The Greater Arkansas River Nature Association (GARNA) Friends of Fourmile was awarded a $26,300 grant from the Chaffee Common Ground Fund in early 2020, aiming to revise the Fourmile Travel Management Area Recreation Guide and to update the recreation map opening the Fourmile area east of Buena Vista.
The grant also supported the creation of new detailed maps of the growing trail system and the development of guidelines to encourage and educate users on safe, low-impact, sustainable public land use.
The new brochures, which include an updated map of the area, emphasize controlling visitor impact and focus less on promoting the area. There is currently a three-year supply (18,000 copies) of the new brochures. The updated kiosk map panels include maps of new and existing trails in increased detail, trail difficulty ratings, and messaging on responsible recreation.
The kiosks also feature panels focused on trail etiquette for all patrons, including guidelines to reduce the resource impact of dispersed camping; tips for hikers, bikers, and other non-motorized trail users; and reminders about safe, enjoyable, low-impact motorized riding. Another aspect of the project is the reprinting of the Salida District National Forests Motorized Vehicle Travel brochure. 30,000 copies of a revised brochure were printed and will be available in agency offices and at new motorized etiquette kiosks.
Fourmile spans 100,000 acres of public lands and is jointly managed by the USFS’s Salida District and Royal Gorge Office of the Bureau of Land Management. In addition to the Common Ground grant, the Bureau of Land Management (BLM), the Town of Buena Vista, and the Buena Vista Singletrack Coalition (BVSC) contributed to the project, as well as the U.S. Forest Service.
Close collaboration with these groups as well as the Chaffee County Visitor’s Bureau, Central Colorado Mountain Riders, and Colorado Off-Road Enterprises brought detailed conceptual input. Each new kiosk panel was reviewed by more than a dozen different participants and approved by the two agencies.
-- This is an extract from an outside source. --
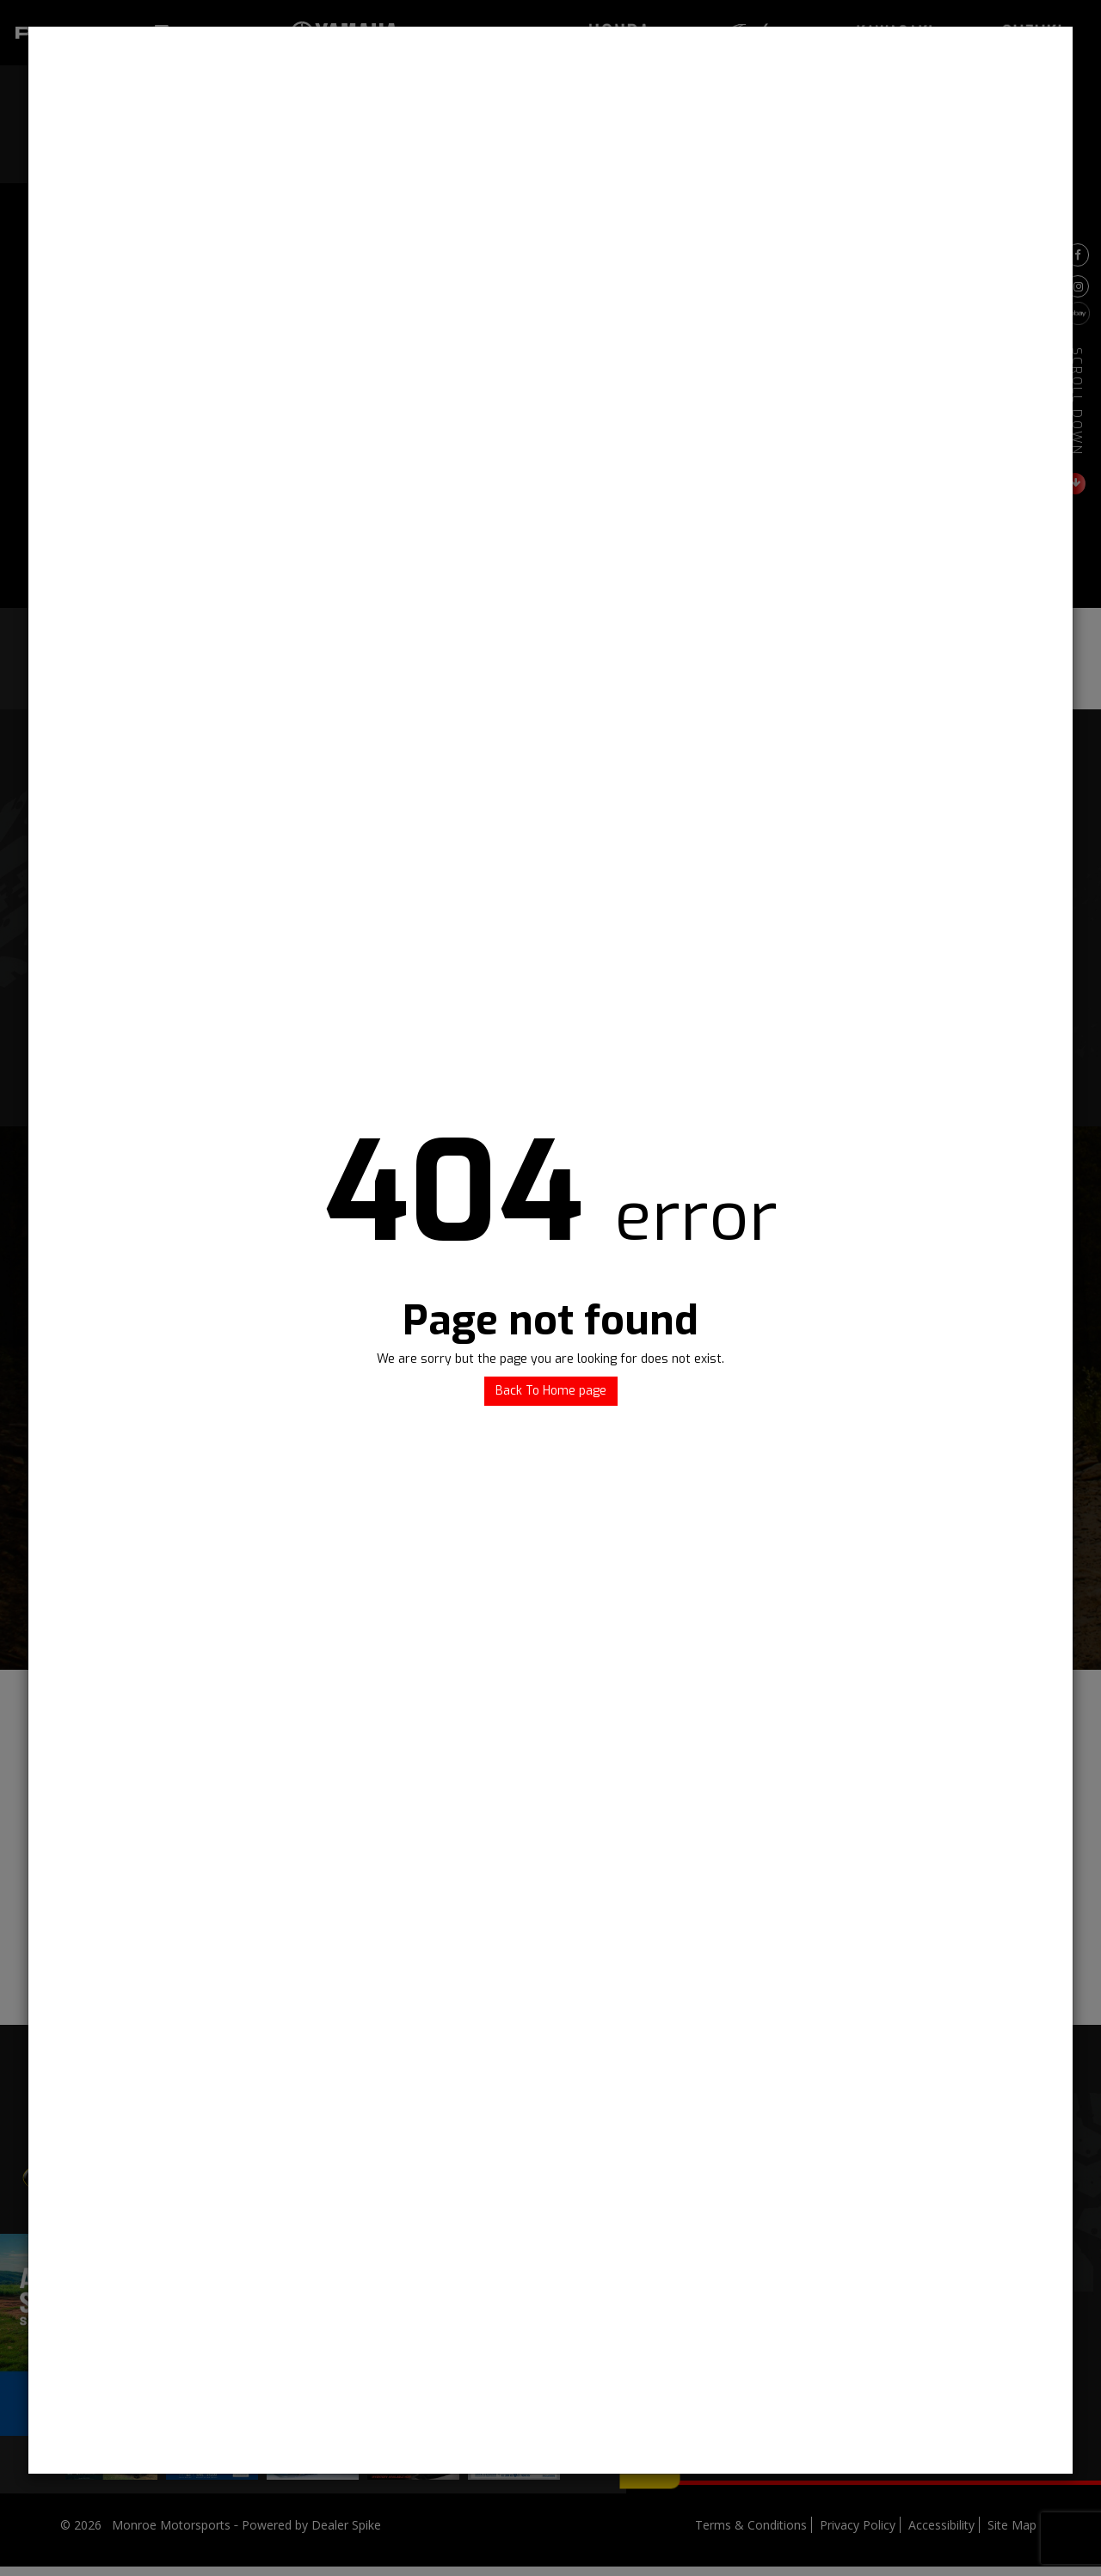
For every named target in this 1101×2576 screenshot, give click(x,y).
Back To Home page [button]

Long-time Friends of Fourmile volunteers and project contractors Alan Robinson and Kathy McCoy led project management and graphic design. Robinson says the guiding principles of the project are to help visitors understand that their recreation has impacts, not only on Fourmile’s physical resources and wildlife but on the enjoyment of others who come to recreate there.
“We’re looking to educate our visiting public on what sort of impacts recreation has on the land, and what sort of impacts it has on other visitors, other people who are there to recreate at the same time,” Robinson says. “And we would like them to, in effect, modify their behavior so that they have minimum impact on those resources.”
Robinson feels there are many ways to reduce the human impact on these public lands:
- Detailed, accurate maps with trail difficulty ratings and pointers on safety encourage visitors to “Stay the Trail,” reducing the use of unauthorized routes and supporting safe enjoyable experiences.
- Posters and panels on trail-and-land-use “etiquette” help educate overnight campers, cyclists, hikers, and off-highway vehicle users on “best practices” for enjoying their time in Fourmile while reducing wildfire risks, minimizing trash, preventing campsite expansion, and sharing roads and trails.
McCoy, who worked on graphic design, worked with project partners to identify the most important and useful map details and behavioral messages. The project team then wrote and designed the materials to convey the information and messages in a positive, user-friendly way.
“This is a fun challenge,” McCoy says, “when there are many points people really need to know but you don’t want them overwhelmed by dos and don’ts.”
Project development, distribution, and panel installation faced a number of unique hurdles due to the pandemic. However, with collaboration, hands-on assistance from project partners, and many face masked volunteer hours, most of the work was completed before Fourmile’s busy Memorial Day weekend, which hit all-time highs for use in 2020.
New maps and panels were placed in 17 existing kiosks before Memorial Day, and new kiosks and panels were constructed and placed this past fall with partner labor. As of this spring, Fourmile will have a total of 44 kiosks once the final five kiosks from the project are completed.
The Common Ground grant wrapped up on schedule by the end of the year. Fourmile’s 2020 sign project is one element of the Envision Recreation in Balance Program that is working to manage the rapid growth of outdoor tourism in ways that sustain the local tourism economy, natural resources, and exceptional outdoor experiences. Program goals were developed for the Chaffee Recreation Council to deliver an all-lands management plan by mid-2021.